Multiple layers of smaller particles gives a more uniform thickness
than fewer layers of larger particles. The standard deviation of the
thickness goes as 1/sqrt(N_layers).   In addition, one can see that 5
layers of 5% pinholes is about as uniform 1 layer with 1% pinholes.
Does any of this seem surprising or incorrect to you?

Now let's try your case of 1 layer of thickness 0.4 with 4 layers of
thickness 0.4, with 1% pinholes.  In the code below, the simulation
would look like
   # one layer of thickness=0.4
   sample = 0.4 * make_layer(ncells, ph_frac)
   print format % (1, 100*ph_frac, sample.mean(), sample.std())

   # four layers of thickness=0.4
   layer1 = 0.4 * make_layer(ncells, ph_frac)
   layer2 = 0.4 * make_layer(ncells, ph_frac)
   layer3 = 0.4 * make_layer(ncells, ph_frac)
   layer4 = 0.4 * make_layer(ncells, ph_frac)
   sample = layer1 + layer2 + layer3 + layer4
   print format % (4, 100*ph_frac, sample.mean(), sample.std())

and the results are:
# N_layers | % Pinholes | Ave Thickness | Thickness Std Dev |
#     1    |   1.0      |    0.396      |    0.040          |
#     4    |   1.0      |    1.584      |    0.080          |

The sample with 4 layers had its average thickness increase by a
factor of 4, while the standard deviation of that thickness only
doubled.  The sample is twice as uniform.
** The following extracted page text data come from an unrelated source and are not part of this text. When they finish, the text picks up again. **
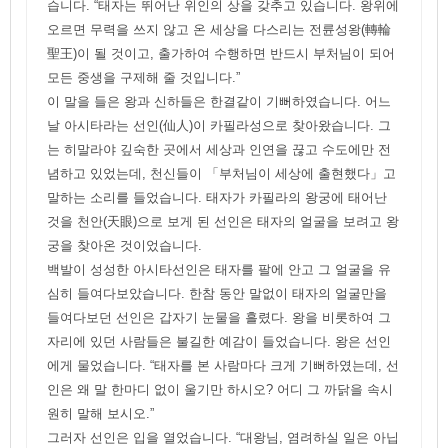
습니다. “태자는 뛰어난 위인의 상을 갖추고 있습니다. 왕위에
오르면 무력을 쓰지 않고 온 세상을 다스리는 전륜성왕(轉輪
聖王)이 될 것이고, 출가하여 수행하면 반드시 부처님이 되어
모든 중생을 구제해 줄 것입니다.”
이 말을 들은 왕과 신하들은 한결같이 기뻐하였습니다. 어느
날 아시타라는 선인(仙人)이 카필라성으로 찾아왔습니다. 그
는 히말라야 깊숙한 곳에서 세상과 인연을 끊고 수도에만 전
념하고 있었는데, 천신들이 「부처님이 세상에 출현했다」고
말하는 소리를 들었습니다. 태자가 카필라의 왕궁에 태어난
것을 천안(天眼)으로 보게 된 선인은 태자의 얼굴을 보려고 왕
궁을 찾아온 것이었습니다.
백발이 성성한 아시타선인은 태자를 팔에 안고 그 얼굴을 유
심히 들여다보았습니다. 한참 동안 말없이 태자의 얼굴만을
들여다보던 선인은 갑자기 눈물을 흘렸다. 왕을 비롯하여 그
자리에 있던 사람들은 불길한 예감이 들었습니다. 왕은 선인
에게 물었습니다. “태자를 본 사람마다 크게 기뻐하였는데, 선
인은 왜 말 한마디 없이 울기만 하시오? 어디 그 까닭을 속시
원히 말해 보시오.”
그러자 선인은 입을 열었습니다. “대왕님, 염려하실 일은 아닙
OK, that's a simple model and of thickness only.  Lu and Stern did a
more complete analysis and made actual measurements of the effect of
thickness on XAFS amplitudes.  They *showed* that many thin layers is
better than fewer thick layers.

Perhaps I am not understanding the points you're trying to make, but I
think I am not the only one confused by what you are saying.